I heard a guy put it this way once: (Paraphrasing) If you knew, without a doubt, that a bus was coming at someone and if you didn't yell at them to look up and jump out of the way, they were going to die, wouldn't you do all you could to save them--yell, scream, push them out of the way, throw something at them, etc.? That's what we as Christians should be doing to those who do not believe in Christ. We believe that if people do not place their faith in Christ, they will not be saved and will not spend eternity in Heaven, then shouldn't we be doing all we can at all times to help show them the truth--if this is what you truly believe?
Stepping out in faith comes in all shapes and sizes--sharing your faith, forgiving someone who wronged you, going overseas, taking a smaller paycheck to spend more time at home, having an unstable income to work for a nonprofit, moving away from family to help orphans and widows, and so many other things. The coolest and craziest thing about stepping out in faith is that when you do this, it allows God to work in your life and take you places you never thought you'd go. I never thought I'd spend 3 months overseas, but I did. I never thought I'd end up at IUPUC, but I did. I never thought I'd be married by age 22, but I was/am. I never thought I'd be working at a church, but I am. I never thought I'd be instructing fitness classes, but I'm trying. I could go on and on. All of these things took prayer and faith and perseverance. None of what I just mentioned has been easy but, it's funny, the more you step out in faith, the more you can see God work in your life and the more you start to trust him with everything.
As you might have noticed, I mentioned all that and none of it was that I have really stepped out in faith to share my faith. I feel like I've always skirted around this thinking, "Well, I went to Haiti, that's got to count for something even bigger than evangelizing." I'm pretty sure it doesn't work like that. There are so many things I can step out in faith on, but I have the hardest time evangelizing.
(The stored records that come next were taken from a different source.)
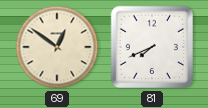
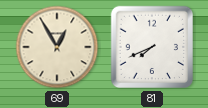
69: 12:51 -> 12:55
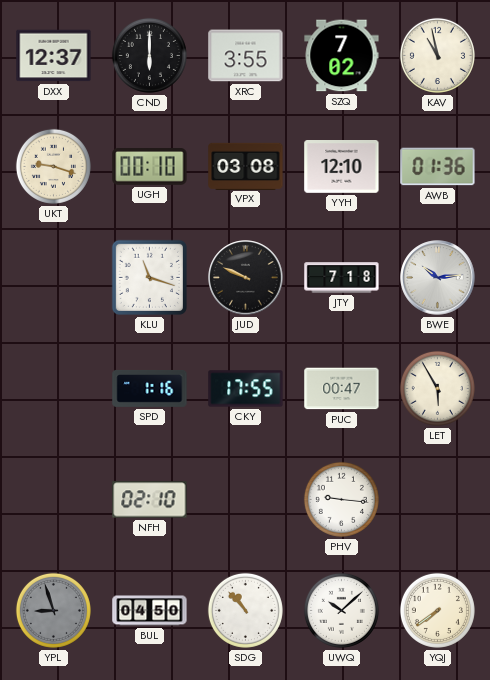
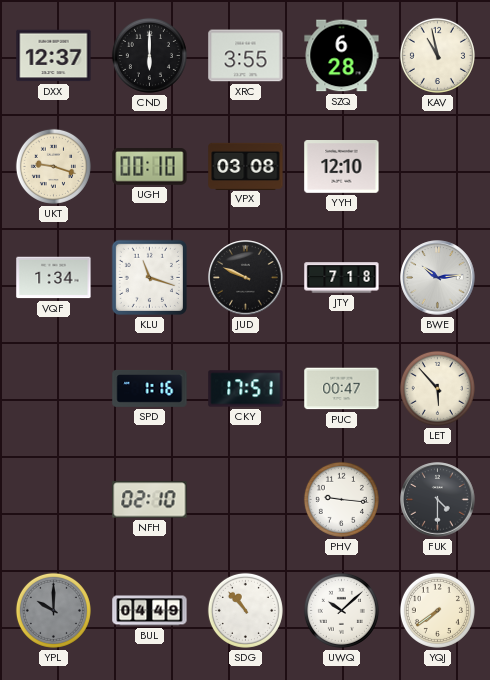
SZQ: 7:02 -> 6:28
AWB: 01:36 -> none
VQF: none -> 1:34
CKY: 17:55 -> 17:51
LET: 5:55 -> 5:53
FUK: none -> 4:30
YPL: 8:57 -> 10:00
BUL: 04:50 -> 04:49
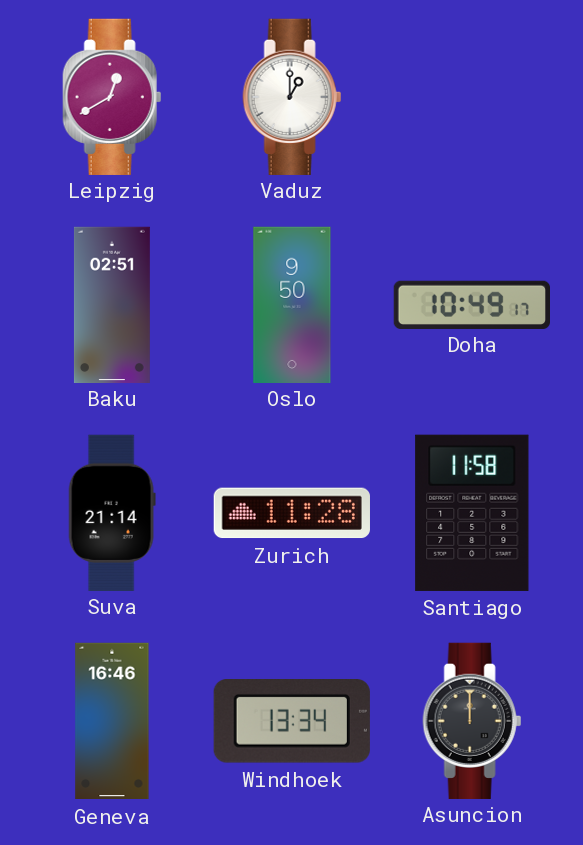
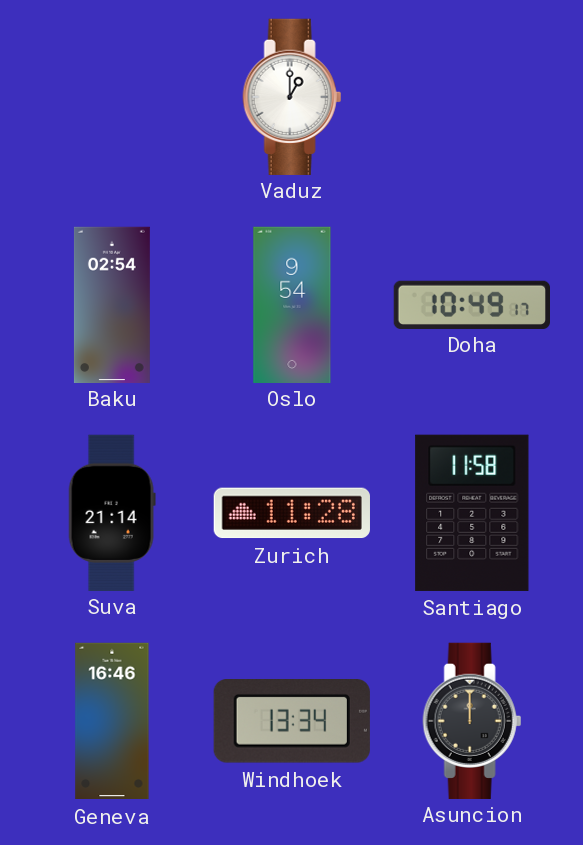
Leipzig: 12:40 -> none
Baku: 02:51 -> 02:54
Oslo: 9:50 -> 9:54
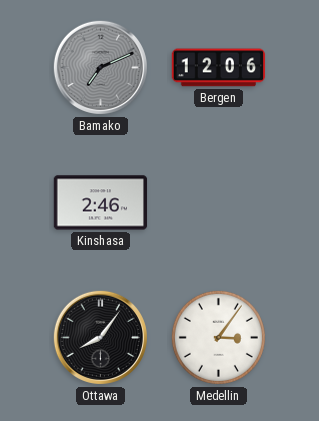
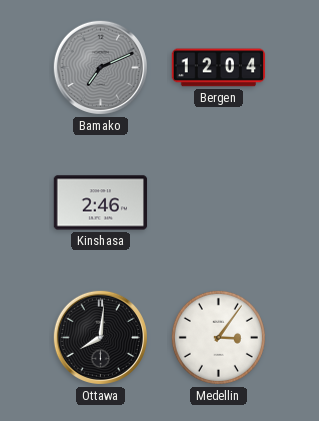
Bergen: 12:06 -> 12:04
Ottawa: 8:06 -> 8:01
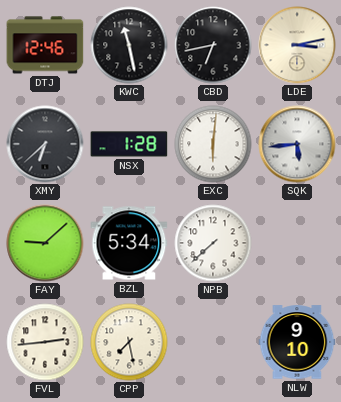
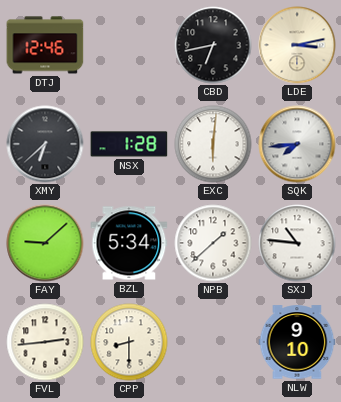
KWC: 11:28 -> none
SQK: 5:44 -> 7:44
NPB: 7:38 -> 1:38
SXJ: none -> 10:46
CPP: 7:28 -> 8:30
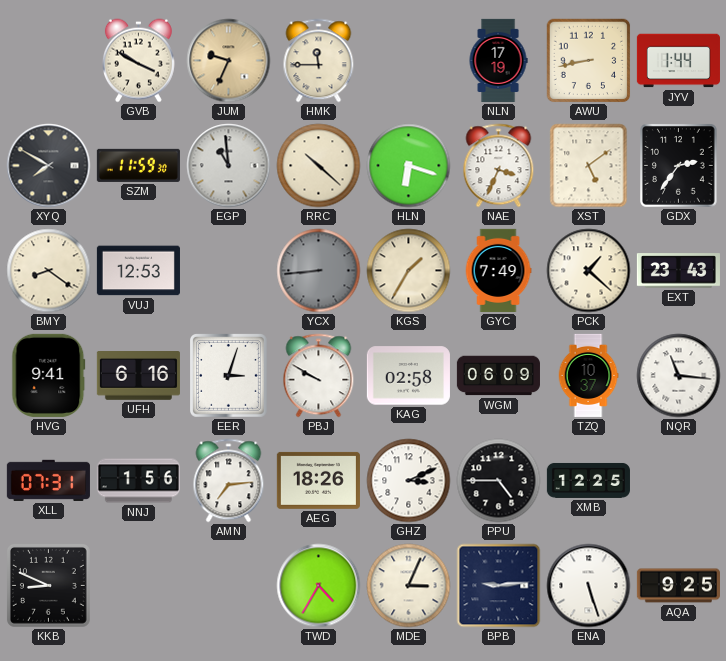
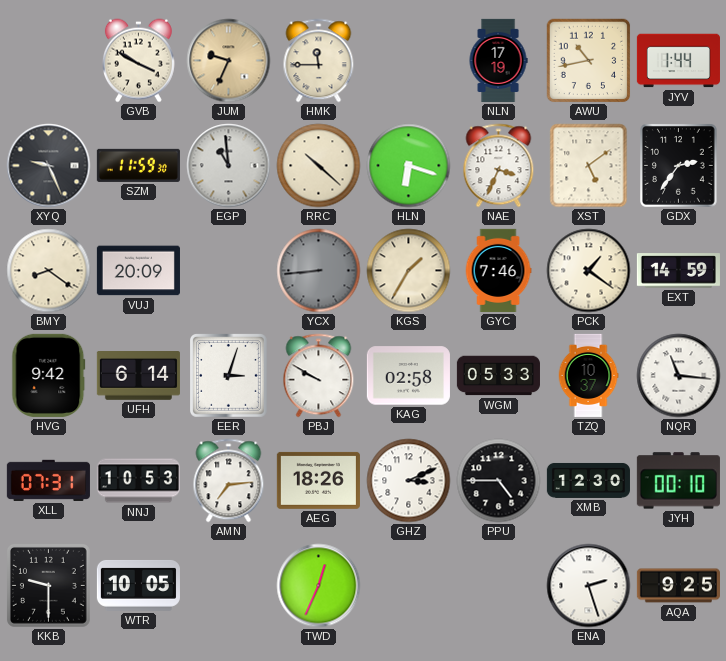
AWU: 8:43 -> 10:43
XYQ: 7:50 -> 9:26
VUJ: 12:53 -> 20:09
GYC: 7:49 -> 7:46
PCK: 1:22 -> 1:21
EXT: 23:43 -> 14:59
HVG: 9:41 -> 9:42
UFH: 6:16 -> 6:14
WGM: 06:09 -> 05:33
NNJ: 1:56 -> 10:53
XMB: 12:25 -> 12:30
JYH: none -> 00:10
KKB: 8:49 -> 9:30
WTR: none -> 10:05
TWD: 4:35 -> 12:34
MDE: 3:04 -> none
BPB: 9:14 -> none
ENA: 5:27 -> 2:27
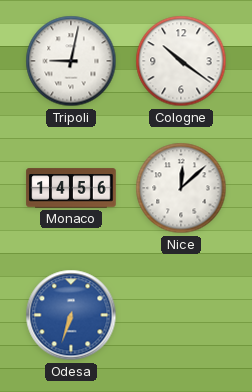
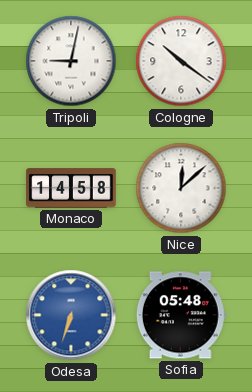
Monaco: 14:56 -> 14:58
Sofia: none -> 05:48
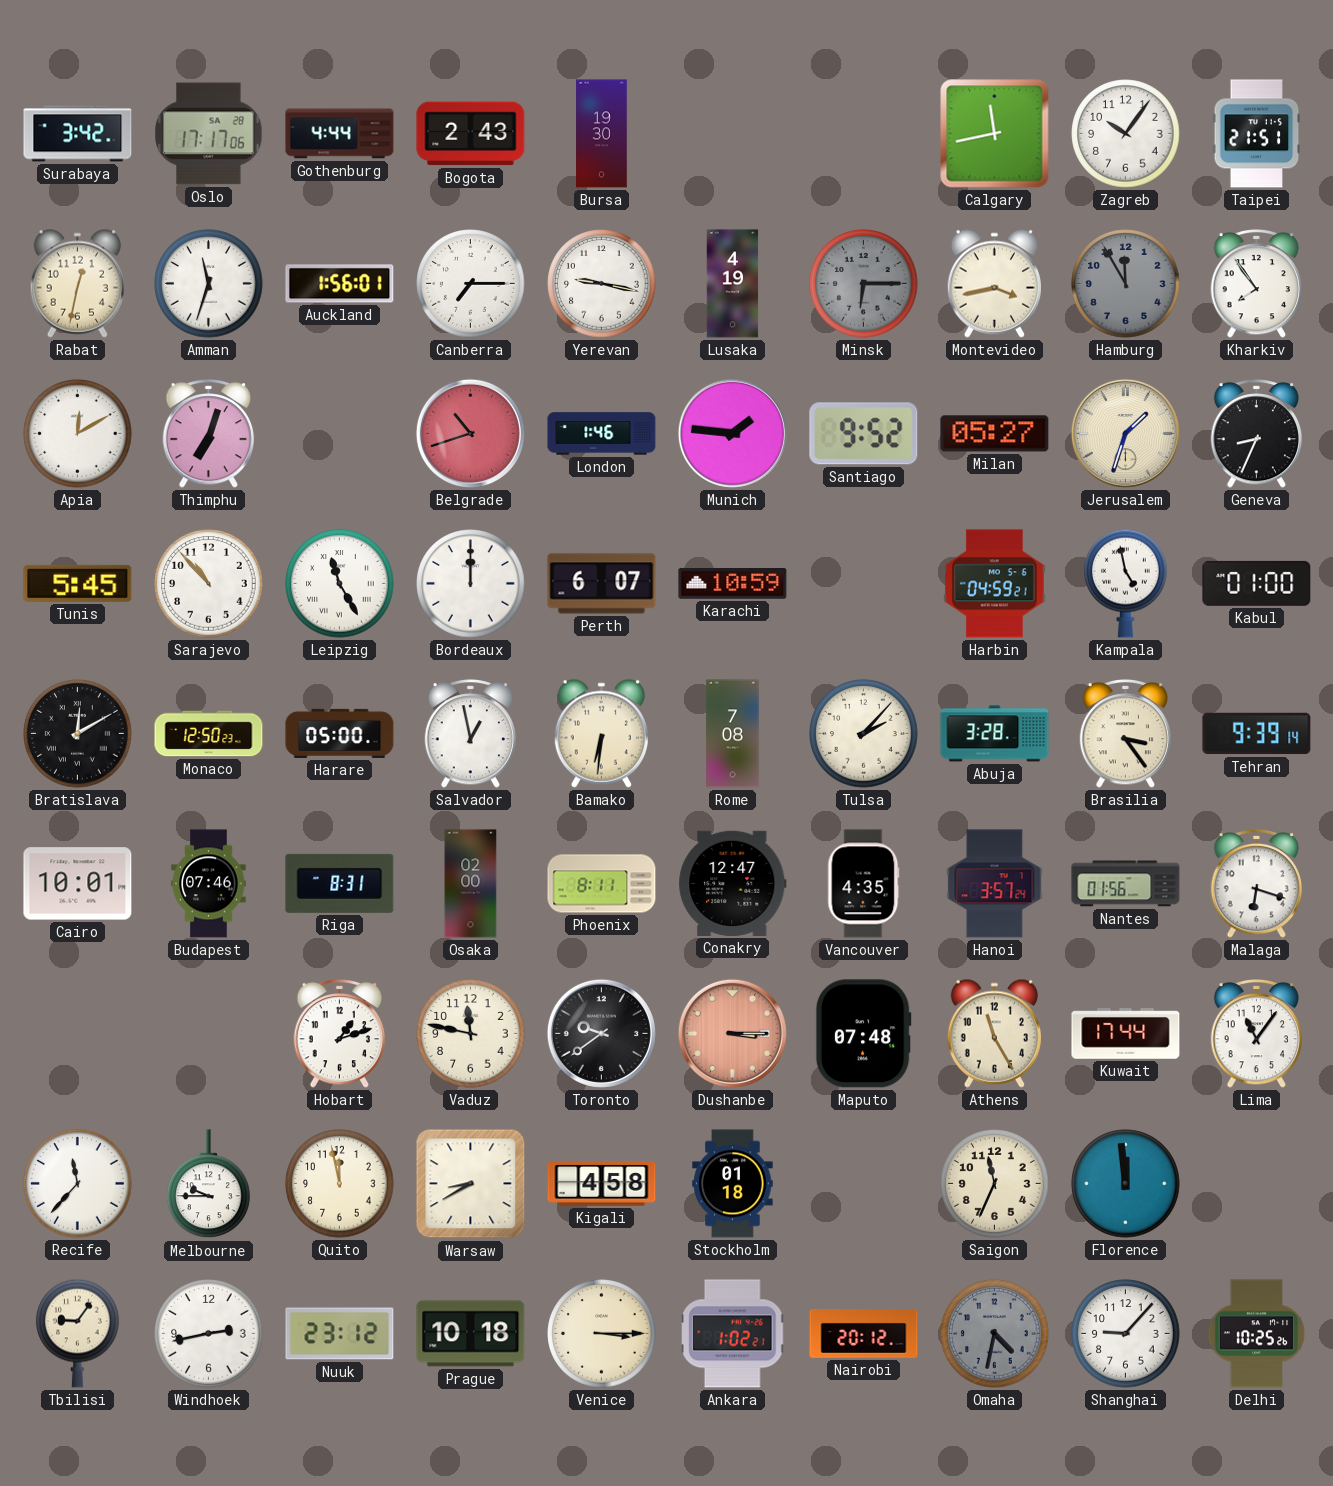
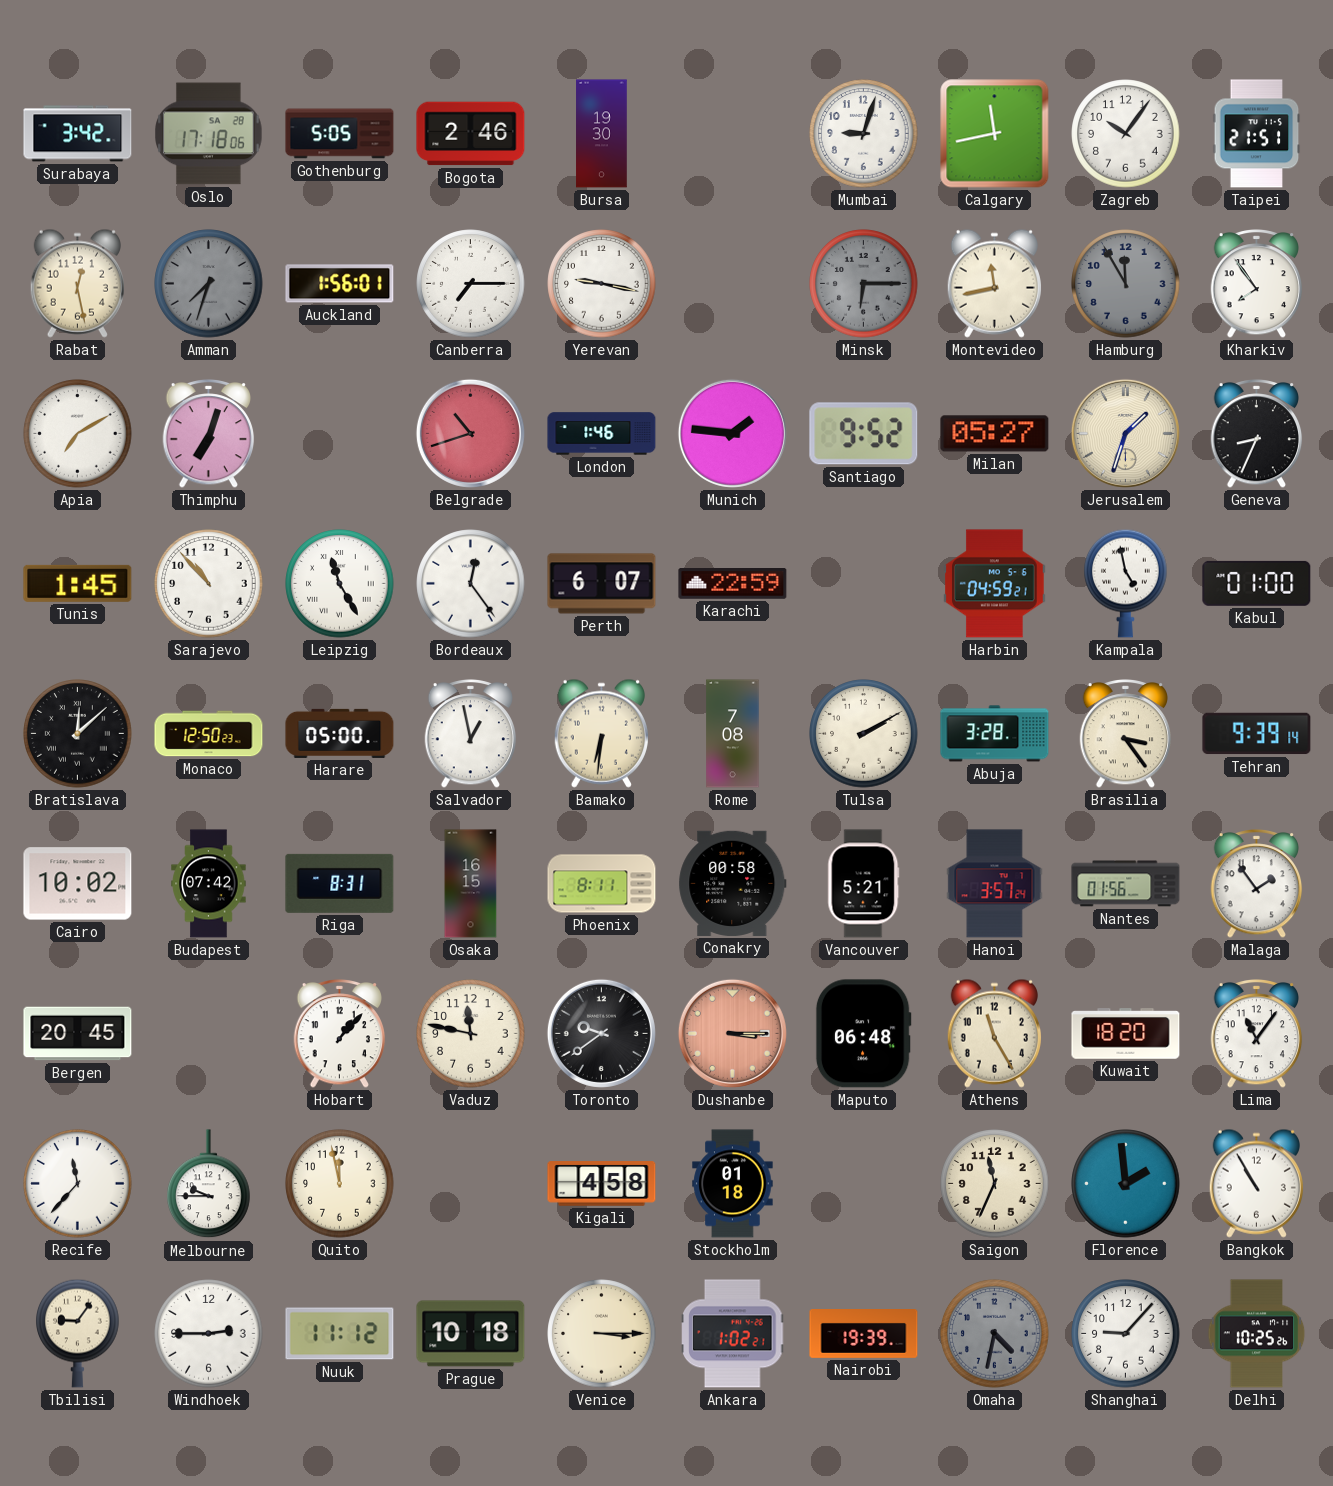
Oslo: 17:17 -> 17:18
Gothenburg: 4:44 -> 5:05
Bogota: 2:43 -> 2:46
Mumbai: none -> 9:03
Rabat: 12:32 -> 12:28
Amman: 11:33 -> 7:33
Amman dial: white -> grey
Lusaka: 4:19 -> none
Montevideo: 3:43 -> 11:43
Apia: 12:10 -> 7:10
Tunis: 5:45 -> 1:45
Bordeaux: 12:00 -> 12:24
Karachi: 10:59 -> 22:59
Bratislava: 12:10 -> 12:08
Tulsa: 2:07 -> 2:10
Cairo: 10:01 -> 10:02
Budapest: 07:46 -> 07:42
Osaka: 02:00 -> 16:15
Conakry: 12:47 -> 00:58
Vancouver: 4:35 -> 5:21
Malaga: 6:18 -> 1:54
Bergen: none -> 20:45
Hobart: 1:12 -> 1:07
Maputo: 07:48 -> 06:48
Kuwait: 17:44 -> 18:20
Warsaw: 8:40 -> none
Florence: 11:59 -> 1:59
Bangkok: none -> 10:55
Windhoek: 2:43 -> 2:45
Nuuk: 23:12 -> 11:12
Nairobi: 20:12 -> 19:39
I don't want to be that person who shoves their faith down someone's throat. I want that person to come to the conclusion on their own that Jesus is Lord. That's, again, not a good enough excuse not to share my faith. I know, you're hoping I can tell you I figured it out, this is how you evangelize, but I haven't. I have no more an idea than the next person, but I do know that living a Christ-centered life will speak for itself. We still need to talk about our faith, but actions definitely speak louder than words.
I guess, in the end, I'm saying this: step out of your comfort zone and share your faith. So, is it worth the risk--sharing your faith and wholly trusting God? Is it worth stepping out of your comfort zone?